WHAT IS REQUIRED
To complete this task, print all the data below exactly but leave out the images.

Transcribed page contents
□ □ □ □ □

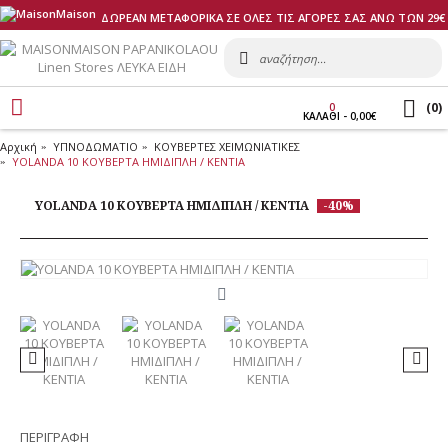
ΔΩΡΕΑΝ ΜΕΤΑΦΟΡΙΚΑ ΣΕ ΟΛΕΣ ΤΙΣ ΑΓΟΡΕΣ ΣΑΣ ΑΝΩ ΤΩΝ 29€
(
0
)
0
ΚΑΛΑΘI - 0,00€
Αρχική
ΥΠΝΟΔΩΜΑΤΙΟ
ΚΟΥΒΕΡΤΕΣ ΧΕΙΜΩΝΙΑΤΙΚΕΣ
YOLANDA 10 ΚΟΥΒΕΡΤΑ ΗΜΙΔΙΠΛΗ / ΚΕΝΤΙΑ
YOLANDA 10 ΚΟΥΒΕΡΤΑ ΗΜΙΔΙΠΛΗ / ΚΕΝΤΙΑ
-40%
ΠΕΡΙΓΡΑΦΗ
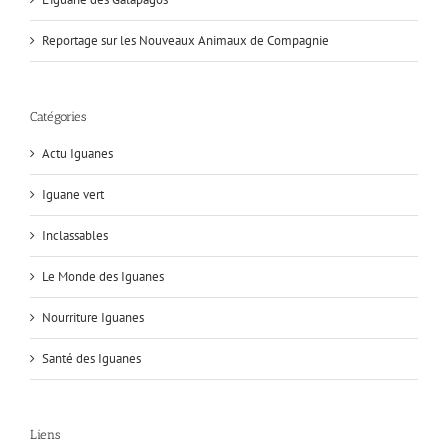
Reportage sur les Nouveaux Animaux de Compagnie
Catégories
Actu Iguanes
Iguane vert
Inclassables
Le Monde des Iguanes
Nourriture Iguanes
Santé des Iguanes
Liens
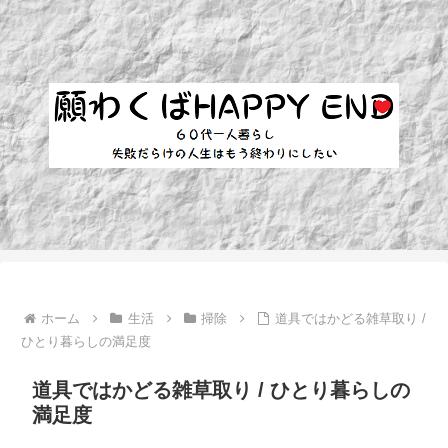
ホーム
生活
掃除
道具ではかどる雑草取り /
ひとり暮らしの満足度
道具ではかどる雑草取り / ひとり暮らしの
満足度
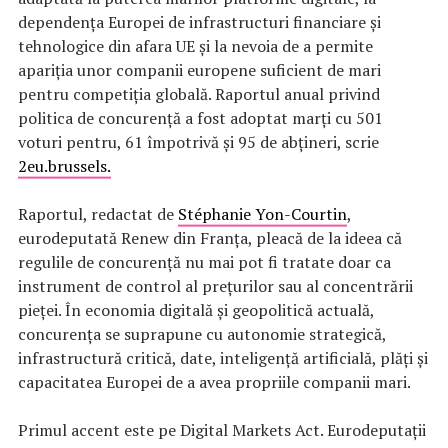
dependența Europei de infrastructuri financiare și
tehnologice din afara UE și la nevoia de a permite
apariția unor companii europene suficient de mari
pentru competiția globală. Raportul anual privind
politica de concurență a fost adoptat marți cu 501
voturi pentru, 61 împotrivă și 95 de abțineri, scrie
2eu.brussels.
Raportul, redactat de
Stéphanie Yon-Courtin
,
eurodeputată Renew din Franța, pleacă de la ideea că
regulile de concurență nu mai pot fi tratate doar ca
instrument de control al prețurilor sau al concentrării
pieței. În economia digitală și geopolitică actuală,
concurența se suprapune cu autonomie strategică,
infrastructură critică, date, inteligență artificială, plăți și
capacitatea Europei de a avea propriile companii mari.
Primul accent este pe Digital Markets Act. Eurodeputații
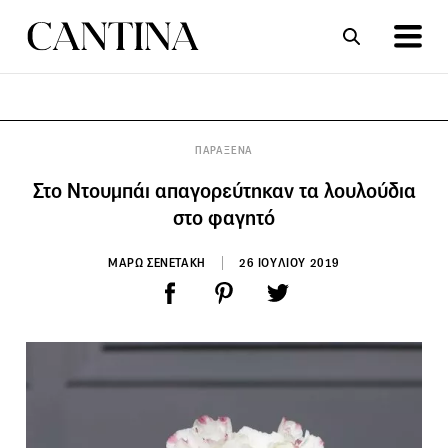
ΣΥΝΤΑΓΕΣ
ΑΡΘΡΑ
ΠΑΡΑΞΕΝΑ
Στο Ντουμπάι απαγορεύτηκαν τα λουλούδια
στο φαγητό
ΜΑΡΩ ΣΕΝΕΤΑΚΗ
26 ΙΟΥΛΙΟΥ 2019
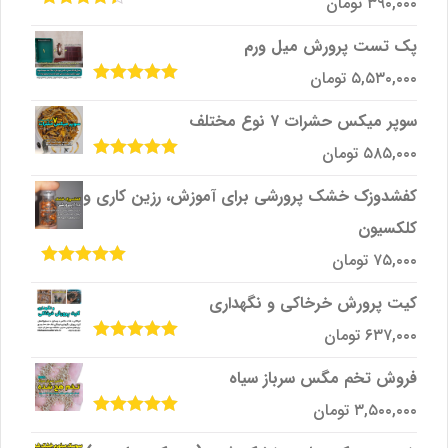
۳۹۰,۰۰۰
تومان
امتیاز
4.33
از 5
پک تست پرورش میل ‌ورم
۵,۵۳۰,۰۰۰
تومان
امتیاز
5.00
از
5
سوپر میکس حشرات ۷ نوع مختلف
۵۸۵,۰۰۰
تومان
امتیاز
5.00
از
5
کفشدوزک خشک پرورشی برای آموزش، رزین کاری و
کلکسیون
۷۵,۰۰۰
تومان
امتیاز
5.00
از
5
کیت پرورش خرخاکی و نگهداری
۶۳۷,۰۰۰
تومان
امتیاز
5.00
از
5
فروش تخم مگس سرباز سیاه
۳,۵۰۰,۰۰۰
تومان
امتیاز
5.00
از
5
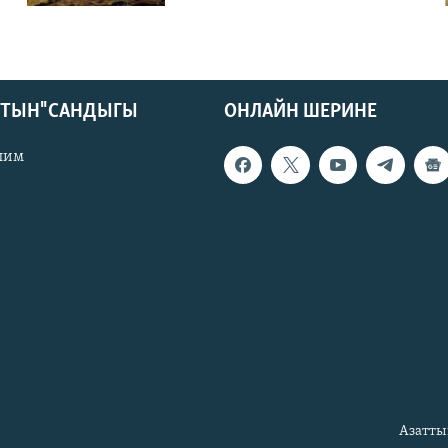
КТЫН" САНДЫГЫ
ОНЛАЙН ШЕРИНЕ
лим
Азатты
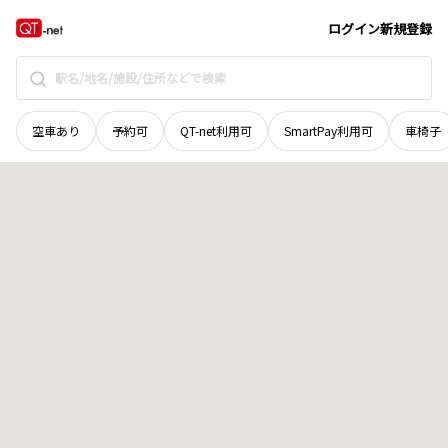
青森県
三沢市
前平
地域選択で探す
ログイン
新規登録
空車あり
予約可
QT-net利用可
SmartPay利用可
車椅子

□ □ □ □ □

OUTPUT OF THE TASK
ΔΩΡΕΑΝ ΜΕΤΑΦΟΡΙΚΑ ΣΕ ΟΛΕΣ ΤΙΣ ΑΓΟΡΕΣ ΣΑΣ ΑΝΩ ΤΩΝ 29€
(
0
)
0
ΚΑΛΑΘI - 0,00€
Αρχική
ΥΠΝΟΔΩΜΑΤΙΟ
ΚΟΥΒΕΡΤΕΣ ΧΕΙΜΩΝΙΑΤΙΚΕΣ
YOLANDA 10 ΚΟΥΒΕΡΤΑ ΗΜΙΔΙΠΛΗ / ΚΕΝΤΙΑ
YOLANDA 10 ΚΟΥΒΕΡΤΑ ΗΜΙΔΙΠΛΗ / ΚΕΝΤΙΑ
-40%
ΠΕΡΙΓΡΑΦΗ
Reportage sur les Nouveaux Animaux de Compagnie
Catégories
Actu Iguanes
Iguane vert
Inclassables
Le Monde des Iguanes
Nourriture Iguanes
Santé des Iguanes
Liens
ホーム
生活
掃除
道具ではかどる雑草取り /
ひとり暮らしの満足度
道具ではかどる雑草取り / ひとり暮らしの
満足度
dependența Europei de infrastructuri financiare și
tehnologice din afara UE și la nevoia de a permite
apariția unor companii europene suficient de mari
pentru competiția globală. Raportul anual privind
politica de concurență a fost adoptat marți cu 501
voturi pentru, 61 împotrivă și 95 de abțineri, scrie
2eu.brussels.
Raportul, redactat de
Stéphanie Yon-Courtin
,
eurodeputată Renew din Franța, pleacă de la ideea că
regulile de concurență nu mai pot fi tratate doar ca
instrument de control al prețurilor sau al concentrării
pieței. În economia digitală și geopolitică actuală,
concurența se suprapune cu autonomie strategică,
infrastructură critică, date, inteligență artificială, plăți și
capacitatea Europei de a avea propriile companii mari.
Primul accent este pe Digital Markets Act. Eurodeputații
ΣΥΝΤΑΓΕΣ
ΑΡΘΡΑ
ΠΑΡΑΞΕΝΑ
Στο Ντουμπάι απαγορεύτηκαν τα λουλούδια
στο φαγητό
ΜΑΡΩ ΣΕΝΕΤΑΚΗ
26 ΙΟΥΛΙΟΥ 2019
۳۹۰,۰۰۰
تومان
امتیاز
4.33
از 5
پک تست پرورش میل ‌ورم
۵,۵۳۰,۰۰۰
تومان
امتیاز
5.00
از
5
سوپر میکس حشرات ۷ نوع مختلف
۵۸۵,۰۰۰
تومان
امتیاز
5.00
از
5
کفشدوزک خشک پرورشی برای آموزش، رزین کاری و
کلکسیون
۷۵,۰۰۰
تومان
امتیاز
5.00
از
5
کیت پرورش خرخاکی و نگهداری
۶۳۷,۰۰۰
تومان
امتیاز
5.00
از
5
فروش تخم مگس سرباز سیاه
۳,۵۰۰,۰۰۰
تومان
امتیاز
5.00
از
5
КТЫН" САНДЫГЫ
ОНЛАЙН ШЕРИНЕ
лим
Азатты
青森県
三沢市
前平
地域選択で探す
ログイン
新規登録
空車あり
予約可
QT-net利用可
SmartPay利用可
車椅子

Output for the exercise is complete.